» EXERCISE REQUIREMENTS: Copy out every line of the data exactly; do not include the images.

Page images and extracted text
□ □ □ □ □ □ □

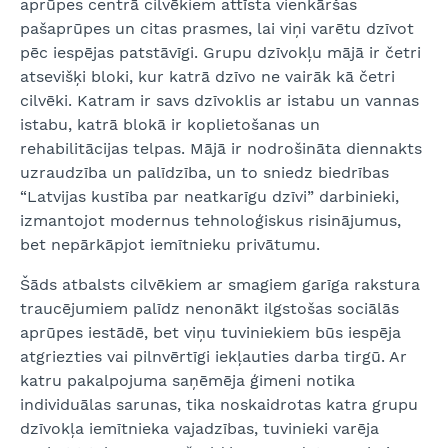
aprūpes centrā cilvēkiem attīsta vienkāršas
pašaprūpes un citas prasmes, lai viņi varētu dzīvot
pēc iespējas patstāvīgi. Grupu dzīvokļu mājā ir četri
atsevišķi bloki, kur katrā dzīvo ne vairāk kā četri
cilvēki. Katram ir savs dzīvoklis ar istabu un vannas
istabu, katrā blokā ir koplietošanas un
rehabilitācijas telpas. Mājā ir nodrošināta diennakts
uzraudzība un palīdzība, un to sniedz biedrības
“Latvijas kustība par neatkarīgu dzīvi” darbinieki,
izmantojot modernus tehnoloģiskus risinājumus,
bet nepārkāpjot iemītnieku privātumu.
Šāds atbalsts cilvēkiem ar smagiem garīga rakstura
traucējumiem palīdz nenonākt ilgstošas sociālās
aprūpes iestādē, bet viņu tuviniekiem būs iespēja
atgriezties vai pilnvērtīgi iekļauties darba tirgū. Ar
katru pakalpojuma saņēmēja ģimeni notika
individuālas sarunas, tika noskaidrotas katra grupu
dzīvokļa iemītnieka vajadzības, tuvinieki varēja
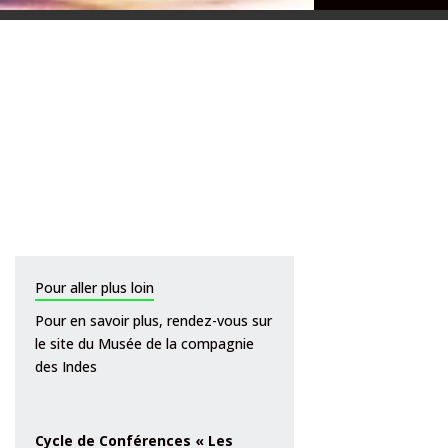
Pour aller plus loin
Pour en savoir plus,
rendez-vous sur
le site du Musée de la compagnie
des Indes
Cycle de Conférences « Les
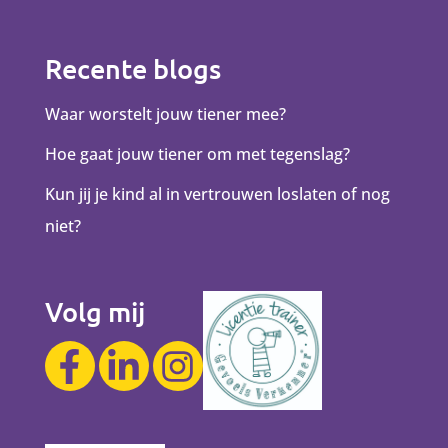
Recente blogs
Waar worstelt jouw tiener mee?
Hoe gaat jouw tiener om met tegenslag?
Kun jij je kind al in vertrouwen loslaten of nog
niet?
Volg mij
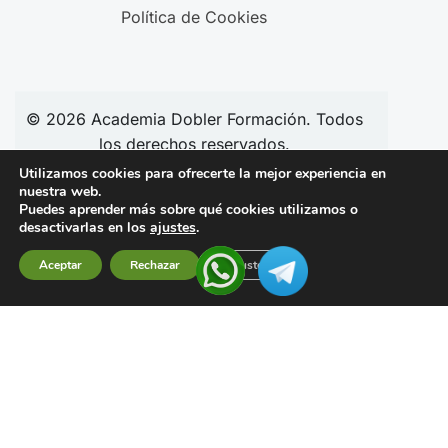
Política de Cookies
© 2026
Academia
Dobler Formación. Todos
los derechos reservados.
Utilizamos cookies para ofrecerte la mejor experiencia en
nuestra web.
Puedes aprender más sobre qué cookies utilizamos o
Síguenos en redes:
desactivarlas en los
ajustes
.
Aceptar
Rechazar
Ajustes
Financiado por la Unión Europea –
NextGenerationEU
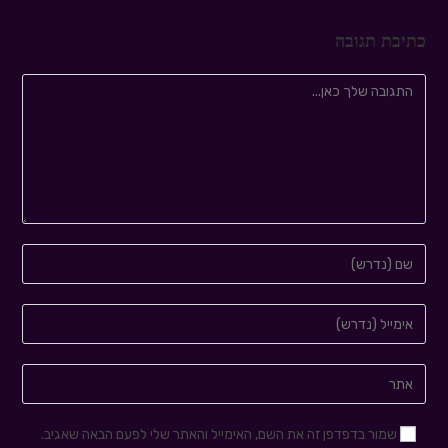
כתיבת תגובה
שמור בדפדפן זה את השם, האימייל והאתר שלי לפעם הבאה שאגיב.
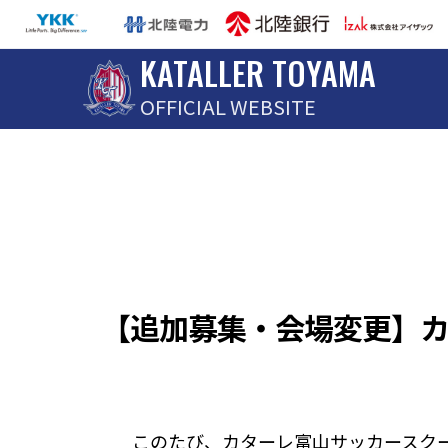
KATALLER TOYAMA
OFFICIAL WEBSITE
【追加募集・会場変更】
このたび、カターレ富山サッカースク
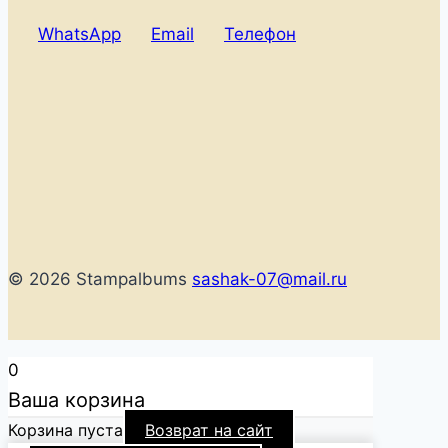
WhatsApp
Email
Телефон
© 2026 Stampalbums
sashak-07@mail.ru
0
Ваша корзина
Корзина пуста
Возврат на сайт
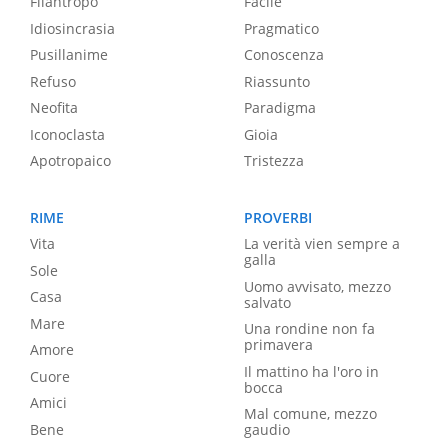
Filantropo
Facile
Idiosincrasia
Pragmatico
Pusillanime
Conoscenza
Refuso
Riassunto
Neofita
Paradigma
Iconoclasta
Gioia
Apotropaico
Tristezza
RIME
PROVERBI
Vita
La verità vien sempre a
galla
Sole
Uomo avvisato, mezzo
Casa
salvato
Mare
Una rondine non fa
primavera
Amore
Il mattino ha l'oro in
Cuore
bocca
Amici
Mal comune, mezzo
Bene
gaudio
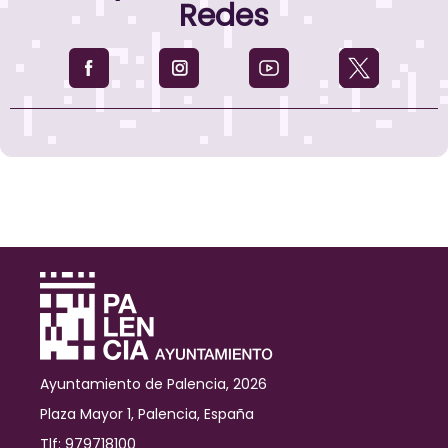
Redes
Ayuntamiento de Palencia, 2026
Plaza Mayor 1, Palencia, España
Tlf: 979718100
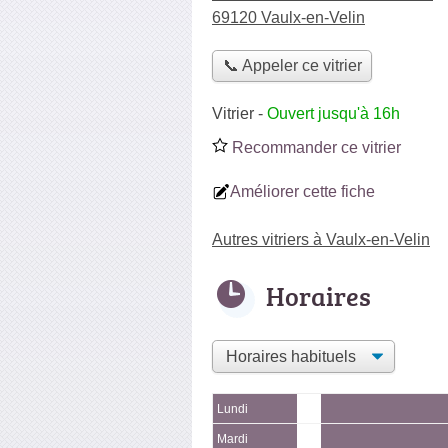
69120 Vaulx-en-Velin
📞 Appeler ce vitrier
Vitrier
-
Ouvert jusqu'à 16h
Recommander ce vitrier
Améliorer cette fiche
Autres vitriers à Vaulx-en-Velin
Horaires
Lundi
Mardi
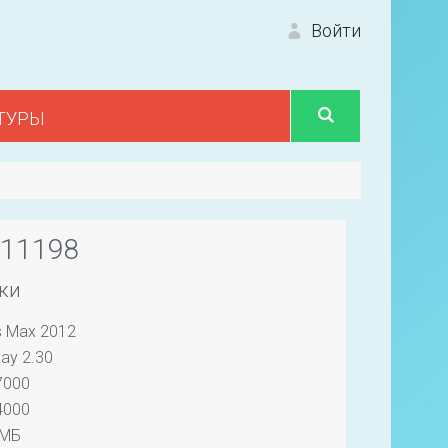
Войти
ТУРЫ
Вход 
#11198
ки
s Max 2012
Первый
ay 2.30
7000
4000
 МБ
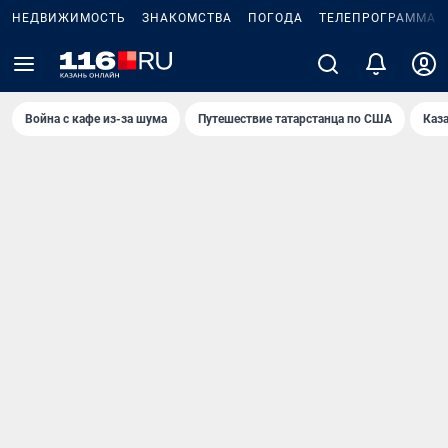
НЕДВИЖИМОСТЬ
ЗНАКОМСТВА
ПОГОДА
ТЕЛЕПРОГРАММА
Война с кафе из-за шума
Путешествие татарстанца по США
Каз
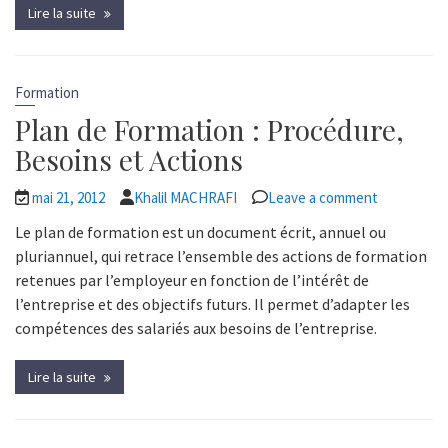
Lire la suite
Formation
Plan de Formation : Procédure,
Besoins et Actions
mai 21, 2012
Khalil MACHRAFI
Leave a comment
Le plan de formation est un document écrit, annuel ou
pluriannuel, qui retrace l’ensemble des actions de formation
retenues par l’employeur en fonction de l’intérêt de
l’entreprise et des objectifs futurs. Il permet d’adapter les
compétences des salariés aux besoins de l’entreprise.
Lire la suite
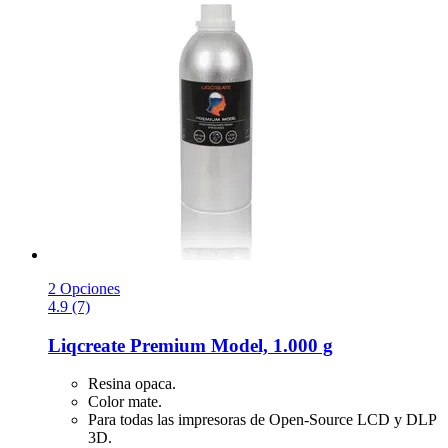
2 Opciones
4.9 (7)
Liqcreate
Premium Model, 1.000 g
Resina opaca.
Color mate.
Para todas las impresoras de Open-Source LCD y DLP
3D.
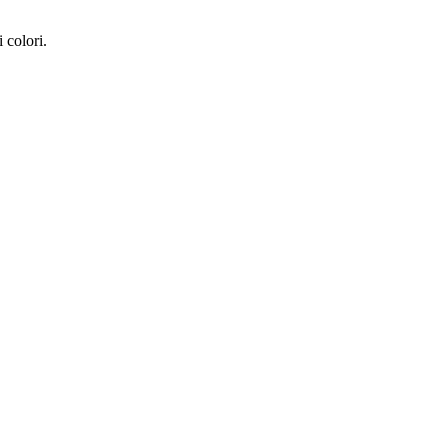
 colori.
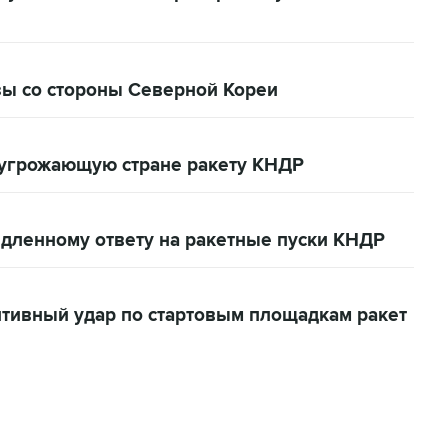
зы со стороны Северной Кореи
 угрожающую стране ракету КНДР
дленному ответу на ракетные пуски КНДР
тивный удар по стартовым площадкам ракет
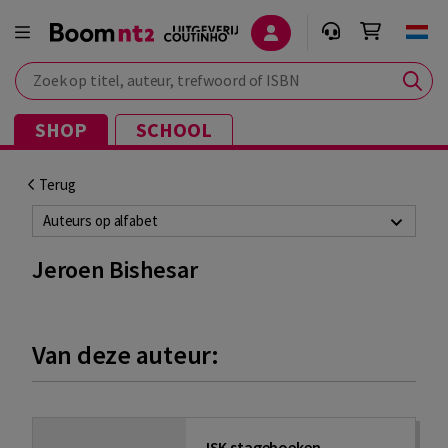
Zoek op titel, auteur, trefwoord of ISBN
SHOP
SCHOOL
Terug
Auteurs op alfabet
Jeroen Bishesar
Van deze auteur:
ISK stageboeken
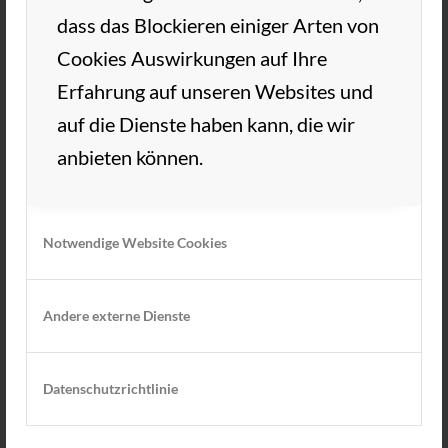
dass das Blockieren einiger Arten von
Matches!
Cookies Auswirkungen auf Ihre
Nach dem Turnier ist vor dem Turnier:
Erfahrung auf unseren Websites und
auf die Dienste haben kann, die wir
WIR FREUEN IN 2023 AUF DAS NÄCHSTE
BRÜCKENTURNIER BEIM TC WEDEL!
anbieten können.
Notwendige Website Cookies
IMPRESSIONEN VOM BRÜCKENTURNIER 2022
Andere externe Dienste
Datenschutzrichtlinie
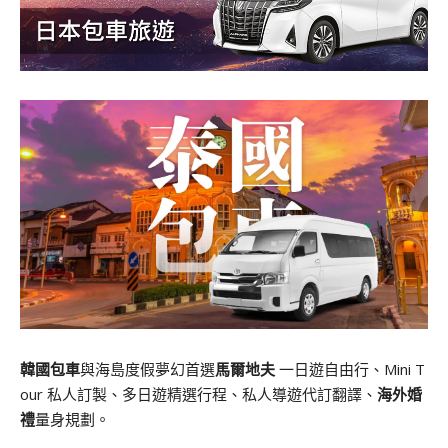
韓國包車
與海島度假夢幻首選
馬爾地夫
一日遊自由行、Mini T
our 私人訂製、多日遊精選行程、私人導遊代訂翻譯、
海外婚
禮
量身規劃。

□ □ □ □ □ □ □

» COMPLETED TASK:
aprūpes centrā cilvēkiem attīsta vienkāršas
pašaprūpes un citas prasmes, lai viņi varētu dzīvot
pēc iespējas patstāvīgi. Grupu dzīvokļu mājā ir četri
atsevišķi bloki, kur katrā dzīvo ne vairāk kā četri
cilvēki. Katram ir savs dzīvoklis ar istabu un vannas
istabu, katrā blokā ir koplietošanas un
rehabilitācijas telpas. Mājā ir nodrošināta diennakts
uzraudzība un palīdzība, un to sniedz biedrības
“Latvijas kustība par neatkarīgu dzīvi” darbinieki,
izmantojot modernus tehnoloģiskus risinājumus,
bet nepārkāpjot iemītnieku privātumu.
Šāds atbalsts cilvēkiem ar smagiem garīga rakstura
traucējumiem palīdz nenonākt ilgstošas sociālās
aprūpes iestādē, bet viņu tuviniekiem būs iespēja
atgriezties vai pilnvērtīgi iekļauties darba tirgū. Ar
katru pakalpojuma saņēmēja ģimeni notika
individuālas sarunas, tika noskaidrotas katra grupu
dzīvokļa iemītnieka vajadzības, tuvinieki varēja
Pour aller plus loin
Pour en savoir plus,
rendez-vous sur
le site du Musée de la compagnie
des Indes
Cycle de Conférences « Les
Recente blogs
Waar worstelt jouw tiener mee?
Hoe gaat jouw tiener om met tegenslag?
Kun jij je kind al in vertrouwen loslaten of nog
niet?
Volg mij
Política de Cookies
© 2026
Academia
Dobler Formación. Todos
los derechos reservados.
Utilizamos cookies para ofrecerte la mejor experiencia en
nuestra web.
Puedes aprender más sobre qué cookies utilizamos o
Síguenos en redes:
desactivarlas en los
ajustes
.
Aceptar
Rechazar
Ajustes
Financiado por la Unión Europea –
NextGenerationEU
כתיבת תגובה
שמור בדפדפן זה את השם, האימייל והאתר שלי לפעם הבאה שאגיב.
KATALLER TOYAMA
OFFICIAL WEBSITE
【追加募集・会場変更】
このたび、カターレ富山サッカースク
WhatsApp
Email
Телефон
© 2026 Stampalbums
sashak-07@mail.ru
0
Ваша корзина
Корзина пуста
Возврат на сайт
Filantropo
Facile
Idiosincrasia
Pragmatico
Pusillanime
Conoscenza
Refuso
Riassunto
Neofita
Paradigma
Iconoclasta
Gioia
Apotropaico
Tristezza
RIME
PROVERBI
Vita
La verità vien sempre a
galla
Sole
Uomo avvisato, mezzo
Casa
salvato
Mare
Una rondine non fa
primavera
Amore
Il mattino ha l'oro in
Cuore
bocca
Amici
Mal comune, mezzo
Bene
gaudio
Redes
Ayuntamiento de Palencia, 2026
Plaza Mayor 1, Palencia, España
Tlf: 979718100
69120 Vaulx-en-Velin
📞 Appeler ce vitrier
Vitrier
-
Ouvert jusqu'à 16h
Recommander ce vitrier
Améliorer cette fiche
Autres vitriers à Vaulx-en-Velin
Horaires
Lundi
Mardi
Войти
ТУРЫ
Вход 
#11198
ки
s Max 2012
Первый
ay 2.30
7000
4000
 МБ
НЕДВИЖИМОСТЬ
ЗНАКОМСТВА
ПОГОДА
ТЕЛЕПРОГРАММА
Война с кафе из-за шума
Путешествие татарстанца по США
Каз
Lire la suite
Formation
Plan de Formation : Procédure,
Besoins et Actions
mai 21, 2012
Khalil MACHRAFI
Leave a comment
Le plan de formation est un document écrit, annuel ou
pluriannuel, qui retrace l’ensemble des actions de formation
retenues par l’employeur en fonction de l’intérêt de
l’entreprise et des objectifs futurs. Il permet d’adapter les
compétences des salariés aux besoins de l’entreprise.
Lire la suite
2 Opciones
4.9 (7)
Liqcreate
Premium Model, 1.000 g
Resina opaca.
Color mate.
Para todas las impresoras de Open-Source LCD y DLP
3D.
 colori.
зы со стороны Северной Кореи
 угрожающую стране ракету КНДР
дленному ответу на ракетные пуски КНДР
тивный удар по стартовым площадкам ракет
Zoek op titel, auteur, trefwoord of ISBN
SHOP
SCHOOL
Terug
Auteurs op alfabet
Jeroen Bishesar
Van deze auteur:
ISK stageboeken
dass das Blockieren einiger Arten von
Matches!
Cookies Auswirkungen auf Ihre
Nach dem Turnier ist vor dem Turnier:
Erfahrung auf unseren Websites und
auf die Dienste haben kann, die wir
WIR FREUEN IN 2023 AUF DAS NÄCHSTE
BRÜCKENTURNIER BEIM TC WEDEL!
anbieten können.
Notwendige Website Cookies
IMPRESSIONEN VOM BRÜCKENTURNIER 2022
Andere externe Dienste
Datenschutzrichtlinie
韓國包車
與海島度假夢幻首選
馬爾地夫
一日遊自由行、Mini T
our 私人訂製、多日遊精選行程、私人導遊代訂翻譯、
海外婚
禮
量身規劃。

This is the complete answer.